Tree City Film Fest to screen Oscar-nominated shorts April 17Written by Chase Will | | email@example.com
In case you haven’t seen the short films nominated for Oscars this year, the Sylvania Community Arts Commission (SCAC) has your back.
For the third year, the Tree City Film Fest will include a screening of every Oscar nominated short film from around the world on April 17. This includes live-action as well as animated short films, and it’s one of the few places in the area you can view these shorts on the big screen.
Jennifer Archer, executive director of SCAC, said it’s a big opportunity for film buffs to see films they may otherwise miss.
“For me, because I’ve got kids, most of the shorts I get to see throughout the year are animated shorts,” Archer said. “This is the one place I get to see them all.”
Tickets to the Oscar shorts are $8, which includes over three hours of entertainment.
This is just day one of the weekend-long festival, which will also include showings from the 50-hour film challenge on April 18 and original short films on April 19.
The 50-hour film challenge gives teams of local filmmakers the chance for local acclaim by creating original shorts. Each team is assigned a genre, prop, line of dialogue, character name, and shooting location to be used somewhere in the film. These shorts must be shot and submitted between March 20-22.
The deadline for entering the 50-hour film challenge is March 1, and cost is $45 per team.
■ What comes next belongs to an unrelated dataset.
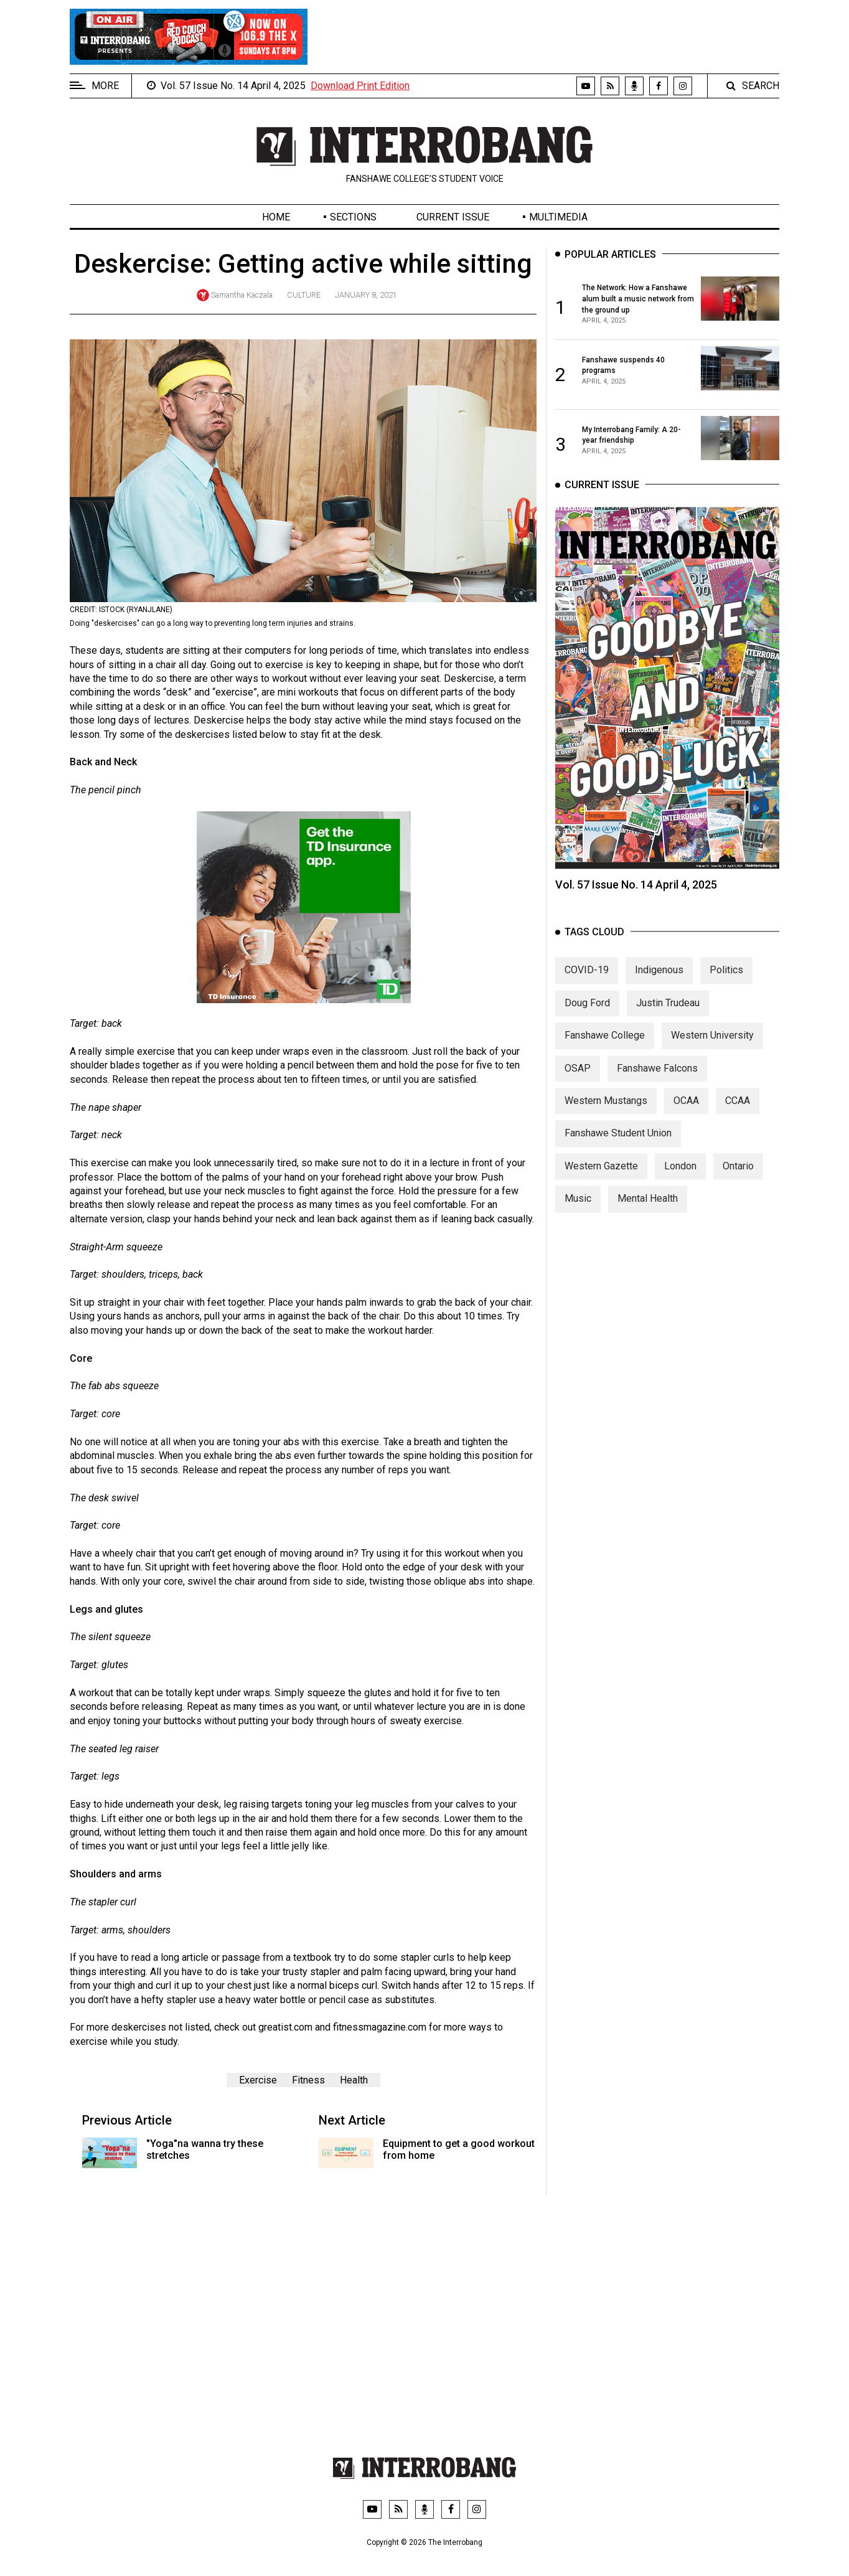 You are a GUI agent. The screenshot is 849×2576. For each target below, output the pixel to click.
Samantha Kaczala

On April 19, selections from Shorties Film Challenge will be screened and a winner will be announced.
The Shorties Film Challenge invites 3-5 minute short film entries from teams of children grades K-12. At the screening, children will be able to walk the red carpet with their families before seeing their masterpieces on the big screen.
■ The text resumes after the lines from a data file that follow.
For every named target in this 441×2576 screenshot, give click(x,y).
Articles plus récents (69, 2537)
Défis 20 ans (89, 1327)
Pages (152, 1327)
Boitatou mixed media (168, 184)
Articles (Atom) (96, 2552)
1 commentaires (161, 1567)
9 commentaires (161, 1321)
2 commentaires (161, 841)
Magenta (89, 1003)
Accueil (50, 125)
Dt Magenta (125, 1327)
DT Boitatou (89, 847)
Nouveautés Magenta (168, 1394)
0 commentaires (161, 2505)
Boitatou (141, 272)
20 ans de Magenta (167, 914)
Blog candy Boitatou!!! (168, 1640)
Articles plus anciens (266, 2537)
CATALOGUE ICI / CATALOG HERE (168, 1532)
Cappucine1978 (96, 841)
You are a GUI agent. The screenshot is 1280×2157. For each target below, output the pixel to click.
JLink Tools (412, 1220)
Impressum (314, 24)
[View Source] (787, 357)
Leading in to the Shorties Film Challenge is a four-week workshop called Shorties U, where 50 area kids are chosen to learn every aspect of filmmaking from local masters as well as industry professionals.
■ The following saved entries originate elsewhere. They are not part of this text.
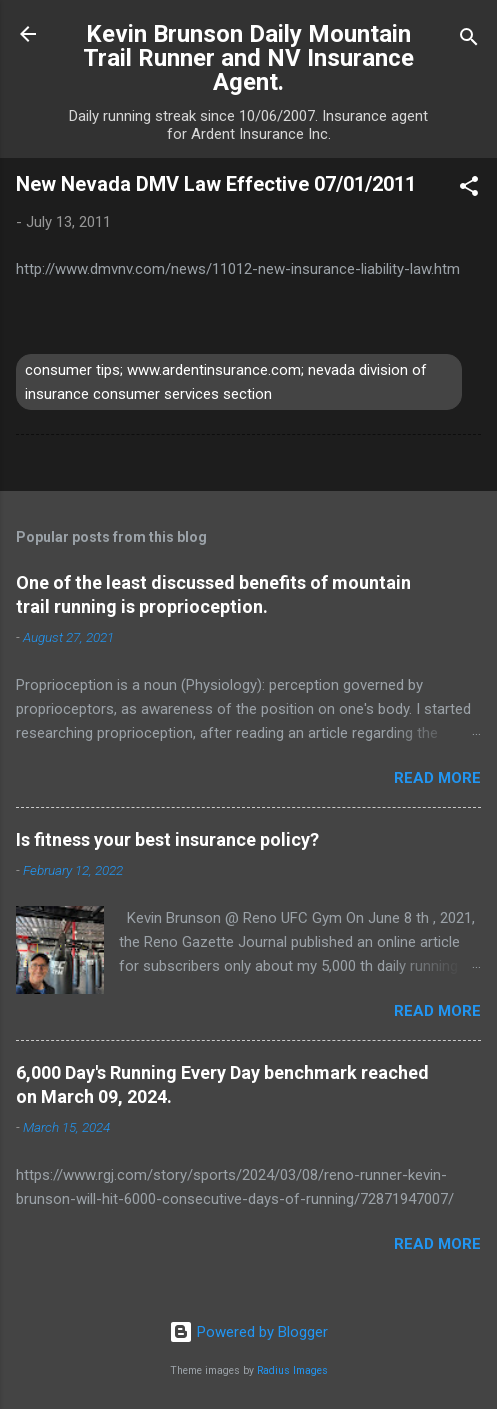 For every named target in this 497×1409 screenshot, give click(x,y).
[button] (469, 189)
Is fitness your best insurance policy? (167, 839)
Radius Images (292, 1370)
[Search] (469, 40)
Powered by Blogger (248, 1332)
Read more (437, 778)
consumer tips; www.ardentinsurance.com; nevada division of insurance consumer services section (226, 382)
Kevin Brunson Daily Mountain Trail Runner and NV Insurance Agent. (248, 58) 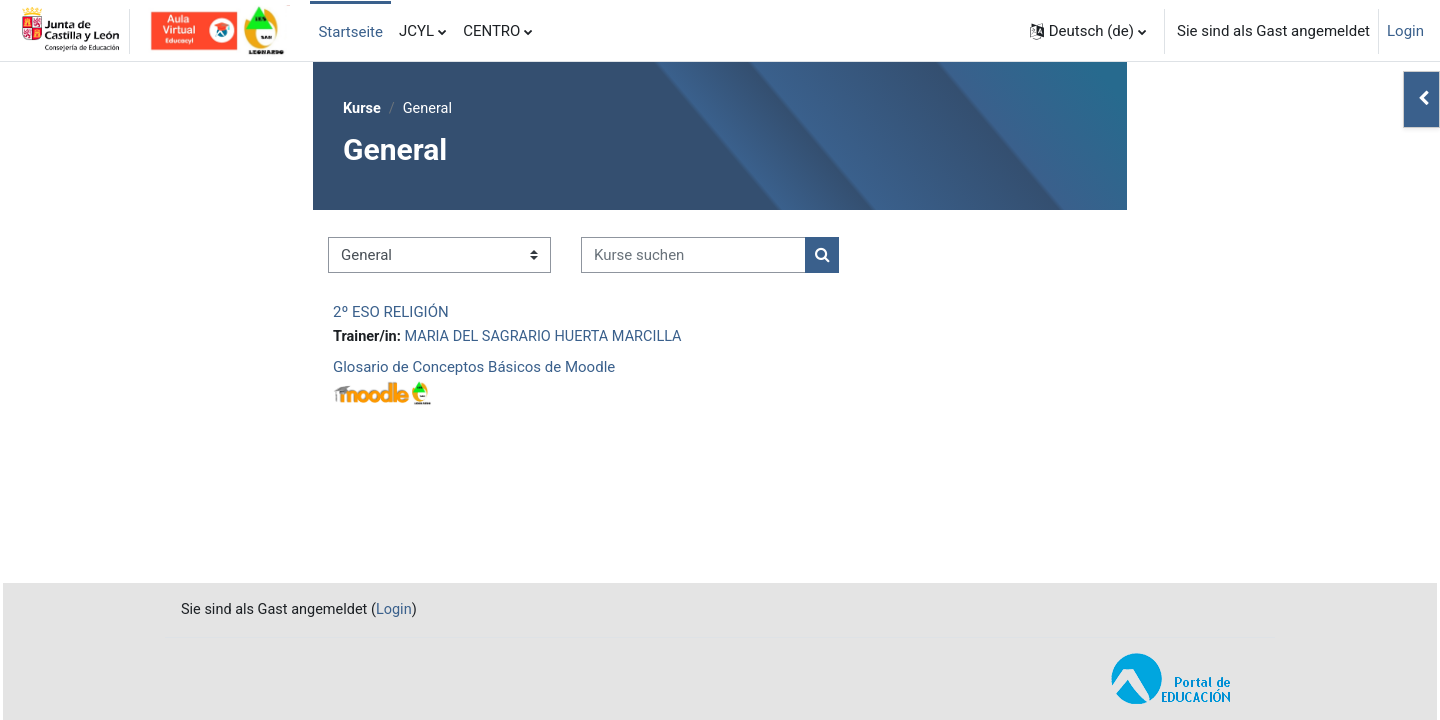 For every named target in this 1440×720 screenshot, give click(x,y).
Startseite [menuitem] (350, 32)
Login (1405, 31)
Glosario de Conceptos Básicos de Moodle (474, 369)
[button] (1088, 31)
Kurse (362, 109)
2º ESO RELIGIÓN (391, 313)
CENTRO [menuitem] (491, 31)
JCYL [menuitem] (416, 31)
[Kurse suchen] (693, 256)
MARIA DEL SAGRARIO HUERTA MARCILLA (550, 338) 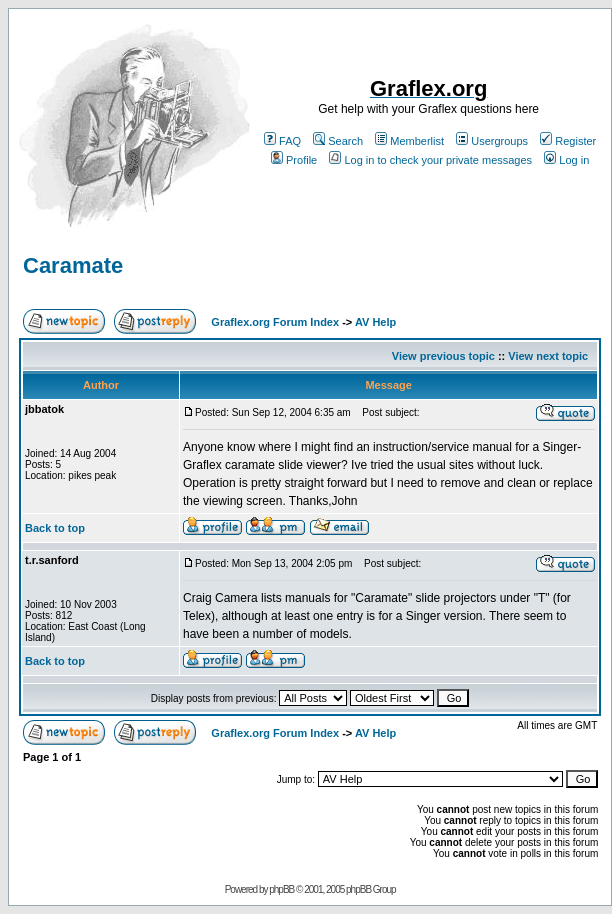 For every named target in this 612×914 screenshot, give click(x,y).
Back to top (55, 528)
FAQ (282, 141)
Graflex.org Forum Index (275, 322)
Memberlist (409, 141)
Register (568, 141)
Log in (566, 160)
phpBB (281, 889)
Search (338, 141)
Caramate (73, 265)
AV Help (375, 322)
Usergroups (492, 141)
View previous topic (443, 356)
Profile (294, 160)
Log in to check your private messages (430, 160)
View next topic (548, 356)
Hands-on projects during the workshop include screenwriting, filming and the editing process. Every kid will leave the program with a completed short film, and they’re encouraged to create a short in their own time to enter in the Shorties Film Challenge.
Although this year’s workshop is full, it’s never too early to think about applying for next year’s program, Archer said.
“We’ll have way more than 50 registrations, and part of our application process is asking, ‘Why does your kid want to be part of this?’” creator Jeremy Baumhower, a Toledo Free Press columnist, said.
Archer said the film festival helps locals experience the beauty of film, since Sylvania doesn’t have a movie theater.
To meet the challenge of not having a theater available, SCAC will convert the historical chamber in Sylvania into a screening house for the weekend.
“This engages everyone no matter what level they’re at, so if you want to try something new you can do it here,” Archer said.
Tickets to the Oscar shorts and release forms for contest participants are available at www.sylvaniaarts.org.